Directions for this task: Search the entries for the word "Australia". Copy every line that holds it.

Excerpts from a dataset:

---

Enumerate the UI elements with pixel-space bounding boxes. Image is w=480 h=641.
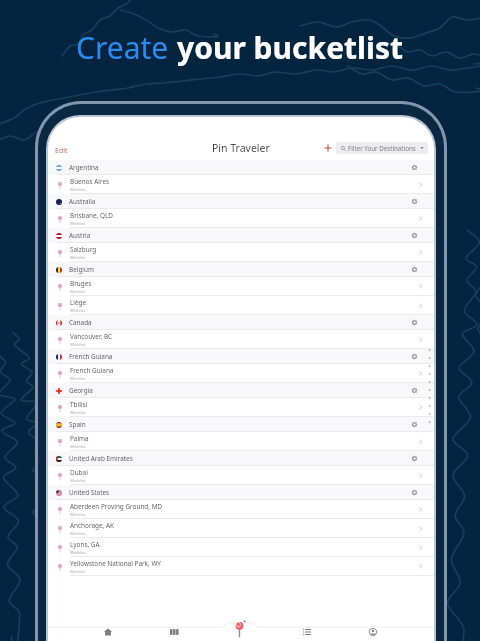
button[interactable]: Anchorage, AK bbox=[48, 519, 434, 538]
staticText: Brisbane, QLD bbox=[70, 211, 113, 220]
button[interactable]: Add pin bbox=[232, 623, 249, 640]
button[interactable]: Lyons, GA bbox=[48, 538, 434, 557]
staticText: Aberdeen Proving Ground, MD bbox=[70, 502, 163, 511]
staticText: Lyons, GA bbox=[70, 540, 100, 549]
staticText: Bruges bbox=[70, 279, 92, 288]
button[interactable]: Buenos Aires bbox=[48, 175, 434, 194]
button[interactable]: Yellowstone National Park, WY bbox=[48, 557, 434, 576]
button[interactable]: Salzburg bbox=[48, 243, 434, 262]
button[interactable]: Australia bbox=[48, 194, 434, 209]
button[interactable]: Brisbane, QLD bbox=[48, 209, 434, 228]
button[interactable]: French Guiana bbox=[48, 349, 434, 364]
staticText: Austria bbox=[69, 231, 91, 240]
button[interactable]: Bruges bbox=[48, 277, 434, 296]
button[interactable]: Palma bbox=[48, 432, 434, 451]
staticText: Wishlist bbox=[70, 289, 86, 295]
staticText: Pin Traveler bbox=[212, 141, 270, 155]
button[interactable]: Aberdeen Proving Ground, MD bbox=[48, 500, 434, 519]
button[interactable]: Home bbox=[99, 623, 116, 640]
staticText: Wishlist bbox=[70, 376, 86, 382]
staticText: United States bbox=[69, 488, 110, 497]
staticText: Anchorage, AK bbox=[70, 521, 114, 530]
staticText: Salzburg bbox=[70, 245, 97, 254]
staticText: Canada bbox=[69, 318, 92, 327]
staticText: Wishlist bbox=[70, 187, 86, 193]
staticText: Spain bbox=[69, 420, 86, 429]
button[interactable]: Add destination bbox=[321, 141, 334, 154]
staticText: Tbilisi bbox=[70, 400, 88, 409]
staticText: Palma bbox=[70, 434, 89, 443]
staticText: Yellowstone National Park, WY bbox=[70, 559, 161, 568]
staticText: Create bbox=[76, 27, 177, 68]
button[interactable]: Map bbox=[165, 623, 182, 640]
staticText: United Arab Emirates bbox=[69, 454, 133, 463]
button[interactable]: Argentina bbox=[48, 160, 434, 175]
staticText: Wishlist bbox=[70, 221, 86, 227]
staticText: Liège bbox=[70, 298, 87, 307]
button[interactable]: Austria bbox=[48, 228, 434, 243]
button[interactable]: Liège bbox=[48, 296, 434, 315]
staticText: Belgium bbox=[69, 265, 94, 274]
button[interactable]: Profile bbox=[364, 623, 381, 640]
staticText: Georgia bbox=[69, 386, 93, 395]
staticText: Wishlist bbox=[70, 308, 86, 314]
button[interactable]: Belgium bbox=[48, 262, 434, 277]
button[interactable]: Tbilisi bbox=[48, 398, 434, 417]
button[interactable]: French Guiana bbox=[48, 364, 434, 383]
staticText: Filter Your Destinations bbox=[348, 144, 416, 152]
button[interactable]: Georgia bbox=[48, 383, 434, 398]
staticText: Wishlist bbox=[70, 410, 86, 416]
staticText: Wishlist bbox=[70, 512, 86, 518]
button[interactable]: List bbox=[298, 623, 315, 640]
staticText: Vancouver, BC bbox=[70, 332, 113, 341]
staticText: Buenos Aires bbox=[70, 177, 110, 186]
staticText: Wishlist bbox=[70, 342, 86, 348]
staticText: French Guiana bbox=[70, 366, 114, 375]
staticText: Wishlist bbox=[70, 255, 86, 261]
staticText: Argentina bbox=[69, 163, 99, 172]
button[interactable]: Dubai bbox=[48, 466, 434, 485]
staticText: Wishlist bbox=[70, 478, 86, 484]
staticText: your bucketlist bbox=[177, 27, 404, 68]
staticText: Wishlist bbox=[70, 550, 86, 556]
button[interactable]: Canada bbox=[48, 315, 434, 330]
button[interactable]: Spain bbox=[48, 417, 434, 432]
button[interactable]: United States bbox=[48, 485, 434, 500]
button[interactable]: United Arab Emirates bbox=[48, 451, 434, 466]
button[interactable]: Edit bbox=[48, 144, 72, 158]
button[interactable]: Vancouver, BC bbox=[48, 330, 434, 349]
staticText: Wishlist bbox=[70, 444, 86, 450]
staticText: Australia bbox=[69, 197, 96, 206]
staticText: Wishlist bbox=[70, 569, 86, 575]
staticText: French Guiana bbox=[69, 352, 113, 361]
button[interactable]: Filter Your Destinations bbox=[336, 142, 428, 154]
staticText: Dubai bbox=[70, 468, 88, 477]
staticText: Wishlist bbox=[70, 531, 86, 537]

---

Task output:
button[interactable]: Australia bbox=[48, 194, 434, 209]
staticText: Australia bbox=[69, 197, 96, 206]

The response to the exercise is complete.